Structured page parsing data
━━━━━━━━━━━━━━━━━━━━

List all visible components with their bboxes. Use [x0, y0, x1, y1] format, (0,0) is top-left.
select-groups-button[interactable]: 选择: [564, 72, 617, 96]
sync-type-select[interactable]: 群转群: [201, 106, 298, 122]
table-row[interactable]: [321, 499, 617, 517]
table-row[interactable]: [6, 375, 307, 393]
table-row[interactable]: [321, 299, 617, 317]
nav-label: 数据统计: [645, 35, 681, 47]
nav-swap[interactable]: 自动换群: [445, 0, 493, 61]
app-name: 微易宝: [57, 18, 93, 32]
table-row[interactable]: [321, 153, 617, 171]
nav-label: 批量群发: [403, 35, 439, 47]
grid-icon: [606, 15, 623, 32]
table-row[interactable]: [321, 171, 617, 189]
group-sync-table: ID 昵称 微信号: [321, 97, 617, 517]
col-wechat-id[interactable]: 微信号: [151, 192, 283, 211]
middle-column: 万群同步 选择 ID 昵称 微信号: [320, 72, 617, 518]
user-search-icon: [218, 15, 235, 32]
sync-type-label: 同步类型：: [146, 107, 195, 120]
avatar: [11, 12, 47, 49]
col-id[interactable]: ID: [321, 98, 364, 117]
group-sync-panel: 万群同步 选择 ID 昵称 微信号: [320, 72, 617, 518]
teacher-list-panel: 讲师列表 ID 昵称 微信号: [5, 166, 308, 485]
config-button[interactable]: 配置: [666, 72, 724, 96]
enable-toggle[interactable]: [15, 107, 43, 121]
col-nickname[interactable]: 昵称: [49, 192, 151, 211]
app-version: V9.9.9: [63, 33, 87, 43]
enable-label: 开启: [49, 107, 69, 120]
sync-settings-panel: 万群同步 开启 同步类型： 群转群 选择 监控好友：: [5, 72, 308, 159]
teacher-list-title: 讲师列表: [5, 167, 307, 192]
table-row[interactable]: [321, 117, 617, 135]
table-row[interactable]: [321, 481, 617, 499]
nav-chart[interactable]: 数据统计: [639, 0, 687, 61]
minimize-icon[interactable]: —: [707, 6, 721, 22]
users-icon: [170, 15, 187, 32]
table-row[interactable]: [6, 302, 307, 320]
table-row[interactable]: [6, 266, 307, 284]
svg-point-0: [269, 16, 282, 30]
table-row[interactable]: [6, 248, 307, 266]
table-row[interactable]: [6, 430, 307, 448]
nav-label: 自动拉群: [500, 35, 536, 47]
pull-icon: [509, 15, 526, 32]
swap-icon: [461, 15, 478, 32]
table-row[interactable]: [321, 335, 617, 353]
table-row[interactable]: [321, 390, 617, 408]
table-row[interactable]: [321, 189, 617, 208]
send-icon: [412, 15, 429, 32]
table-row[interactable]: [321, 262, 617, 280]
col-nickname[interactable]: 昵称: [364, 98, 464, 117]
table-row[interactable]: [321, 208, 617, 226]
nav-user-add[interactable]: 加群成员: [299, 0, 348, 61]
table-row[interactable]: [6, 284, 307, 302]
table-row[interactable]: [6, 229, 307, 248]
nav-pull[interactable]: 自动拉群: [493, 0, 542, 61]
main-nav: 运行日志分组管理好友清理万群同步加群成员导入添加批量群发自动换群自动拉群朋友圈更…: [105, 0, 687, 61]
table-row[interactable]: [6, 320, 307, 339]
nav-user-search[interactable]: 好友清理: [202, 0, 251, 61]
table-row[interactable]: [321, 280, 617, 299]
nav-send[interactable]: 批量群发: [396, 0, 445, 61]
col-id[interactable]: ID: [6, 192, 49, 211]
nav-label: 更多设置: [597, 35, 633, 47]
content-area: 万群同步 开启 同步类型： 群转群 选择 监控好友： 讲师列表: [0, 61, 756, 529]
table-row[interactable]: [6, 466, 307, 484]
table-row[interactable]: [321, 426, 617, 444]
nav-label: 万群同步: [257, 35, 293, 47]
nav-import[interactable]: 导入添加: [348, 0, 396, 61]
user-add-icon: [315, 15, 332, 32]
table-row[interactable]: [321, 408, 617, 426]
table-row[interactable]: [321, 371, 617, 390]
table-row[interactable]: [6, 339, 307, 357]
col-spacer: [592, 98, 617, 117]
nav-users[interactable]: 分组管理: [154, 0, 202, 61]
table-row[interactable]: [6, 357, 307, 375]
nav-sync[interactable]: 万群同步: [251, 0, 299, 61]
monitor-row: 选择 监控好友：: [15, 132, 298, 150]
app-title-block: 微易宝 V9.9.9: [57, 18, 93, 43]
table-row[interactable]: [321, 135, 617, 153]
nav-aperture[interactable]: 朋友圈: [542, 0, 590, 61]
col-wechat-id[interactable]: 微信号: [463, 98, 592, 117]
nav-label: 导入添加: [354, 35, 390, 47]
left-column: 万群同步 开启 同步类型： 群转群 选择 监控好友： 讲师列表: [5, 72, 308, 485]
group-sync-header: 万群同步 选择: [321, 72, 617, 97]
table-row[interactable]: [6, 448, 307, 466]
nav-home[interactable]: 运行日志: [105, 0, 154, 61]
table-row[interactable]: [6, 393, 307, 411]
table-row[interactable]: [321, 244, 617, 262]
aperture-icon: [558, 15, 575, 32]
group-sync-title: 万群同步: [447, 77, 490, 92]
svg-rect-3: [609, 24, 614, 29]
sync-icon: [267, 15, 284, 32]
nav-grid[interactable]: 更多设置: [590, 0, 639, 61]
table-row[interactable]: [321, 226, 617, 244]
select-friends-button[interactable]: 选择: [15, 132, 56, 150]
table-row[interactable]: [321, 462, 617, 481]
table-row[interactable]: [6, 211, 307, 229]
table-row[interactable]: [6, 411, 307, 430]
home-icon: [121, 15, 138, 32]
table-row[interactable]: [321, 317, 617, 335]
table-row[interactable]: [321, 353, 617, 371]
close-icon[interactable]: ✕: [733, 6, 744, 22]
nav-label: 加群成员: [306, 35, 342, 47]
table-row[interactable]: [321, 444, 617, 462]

━━━━━━━━━━━━━━━━━━━━

Each record is to be given again in full, exactly as it reads.

• Written response:
List all visible components with their bboxes. Use [x0, y0, x1, y1] format, (0,0) is top-left.
select-groups-button[interactable]: 选择: [564, 72, 617, 96]
sync-type-select[interactable]: 群转群: [201, 106, 298, 122]
table-row[interactable]: [321, 499, 617, 517]
table-row[interactable]: [6, 375, 307, 393]
table-row[interactable]: [321, 299, 617, 317]
nav-label: 数据统计: [645, 35, 681, 47]
nav-swap[interactable]: 自动换群: [445, 0, 493, 61]
app-name: 微易宝: [57, 18, 93, 32]
table-row[interactable]: [321, 153, 617, 171]
nav-label: 批量群发: [403, 35, 439, 47]
grid-icon: [606, 15, 623, 32]
table-row[interactable]: [321, 171, 617, 189]
group-sync-table: ID 昵称 微信号: [321, 97, 617, 517]
col-wechat-id[interactable]: 微信号: [151, 192, 283, 211]
middle-column: 万群同步 选择 ID 昵称 微信号: [320, 72, 617, 518]
user-search-icon: [218, 15, 235, 32]
sync-type-label: 同步类型：: [146, 107, 195, 120]
avatar: [11, 12, 47, 49]
col-id[interactable]: ID: [321, 98, 364, 117]
group-sync-panel: 万群同步 选择 ID 昵称 微信号: [320, 72, 617, 518]
teacher-list-panel: 讲师列表 ID 昵称 微信号: [5, 166, 308, 485]
config-button[interactable]: 配置: [666, 72, 724, 96]
enable-toggle[interactable]: [15, 107, 43, 121]
col-nickname[interactable]: 昵称: [49, 192, 151, 211]
app-version: V9.9.9: [63, 33, 87, 43]
enable-label: 开启: [49, 107, 69, 120]
sync-settings-panel: 万群同步 开启 同步类型： 群转群 选择 监控好友：: [5, 72, 308, 159]
teacher-list-title: 讲师列表: [5, 167, 307, 192]
table-row[interactable]: [321, 117, 617, 135]
table-row[interactable]: [321, 481, 617, 499]
nav-chart[interactable]: 数据统计: [639, 0, 687, 61]
minimize-icon[interactable]: —: [707, 6, 721, 22]
users-icon: [170, 15, 187, 32]
table-row[interactable]: [6, 302, 307, 320]
table-row[interactable]: [6, 266, 307, 284]
svg-point-0: [269, 16, 282, 30]
table-row[interactable]: [6, 248, 307, 266]
table-row[interactable]: [6, 430, 307, 448]
nav-label: 自动拉群: [500, 35, 536, 47]
pull-icon: [509, 15, 526, 32]
swap-icon: [461, 15, 478, 32]
table-row[interactable]: [321, 335, 617, 353]
table-row[interactable]: [321, 390, 617, 408]
table-row[interactable]: [321, 189, 617, 208]
send-icon: [412, 15, 429, 32]
table-row[interactable]: [321, 262, 617, 280]
col-nickname[interactable]: 昵称: [364, 98, 464, 117]
table-row[interactable]: [321, 208, 617, 226]
nav-user-add[interactable]: 加群成员: [299, 0, 348, 61]
table-row[interactable]: [6, 284, 307, 302]
table-row[interactable]: [6, 229, 307, 248]
nav-pull[interactable]: 自动拉群: [493, 0, 542, 61]
main-nav: 运行日志分组管理好友清理万群同步加群成员导入添加批量群发自动换群自动拉群朋友圈更…: [105, 0, 687, 61]
table-row[interactable]: [6, 320, 307, 339]
nav-user-search[interactable]: 好友清理: [202, 0, 251, 61]
table-row[interactable]: [321, 280, 617, 299]
nav-send[interactable]: 批量群发: [396, 0, 445, 61]
col-id[interactable]: ID: [6, 192, 49, 211]
nav-label: 更多设置: [597, 35, 633, 47]
content-area: 万群同步 开启 同步类型： 群转群 选择 监控好友： 讲师列表: [0, 61, 756, 529]
table-row[interactable]: [6, 466, 307, 484]
table-row[interactable]: [321, 426, 617, 444]
nav-label: 万群同步: [257, 35, 293, 47]
nav-import[interactable]: 导入添加: [348, 0, 396, 61]
user-add-icon: [315, 15, 332, 32]
table-row[interactable]: [321, 408, 617, 426]
table-row[interactable]: [321, 371, 617, 390]
table-row[interactable]: [6, 339, 307, 357]
col-spacer: [592, 98, 617, 117]
nav-users[interactable]: 分组管理: [154, 0, 202, 61]
table-row[interactable]: [6, 357, 307, 375]
nav-sync[interactable]: 万群同步: [251, 0, 299, 61]
monitor-row: 选择 监控好友：: [15, 132, 298, 150]
app-title-block: 微易宝 V9.9.9: [57, 18, 93, 43]
table-row[interactable]: [321, 135, 617, 153]
nav-aperture[interactable]: 朋友圈: [542, 0, 590, 61]
col-wechat-id[interactable]: 微信号: [463, 98, 592, 117]
nav-label: 导入添加: [354, 35, 390, 47]
left-column: 万群同步 开启 同步类型： 群转群 选择 监控好友： 讲师列表: [5, 72, 308, 485]
group-sync-header: 万群同步 选择: [321, 72, 617, 97]
table-row[interactable]: [6, 448, 307, 466]
nav-home[interactable]: 运行日志: [105, 0, 154, 61]
table-row[interactable]: [6, 393, 307, 411]
table-row[interactable]: [321, 244, 617, 262]
aperture-icon: [558, 15, 575, 32]
group-sync-title: 万群同步: [447, 77, 490, 92]
svg-rect-3: [609, 24, 614, 29]
sync-icon: [267, 15, 284, 32]
nav-grid[interactable]: 更多设置: [590, 0, 639, 61]
table-row[interactable]: [321, 226, 617, 244]
select-friends-button[interactable]: 选择: [15, 132, 56, 150]
table-row[interactable]: [321, 462, 617, 481]
table-row[interactable]: [6, 211, 307, 229]
table-row[interactable]: [6, 411, 307, 430]
home-icon: [121, 15, 138, 32]
table-row[interactable]: [321, 317, 617, 335]
table-row[interactable]: [321, 353, 617, 371]
close-icon[interactable]: ✕: [733, 6, 744, 22]
nav-label: 加群成员: [306, 35, 342, 47]
table-row[interactable]: [321, 444, 617, 462]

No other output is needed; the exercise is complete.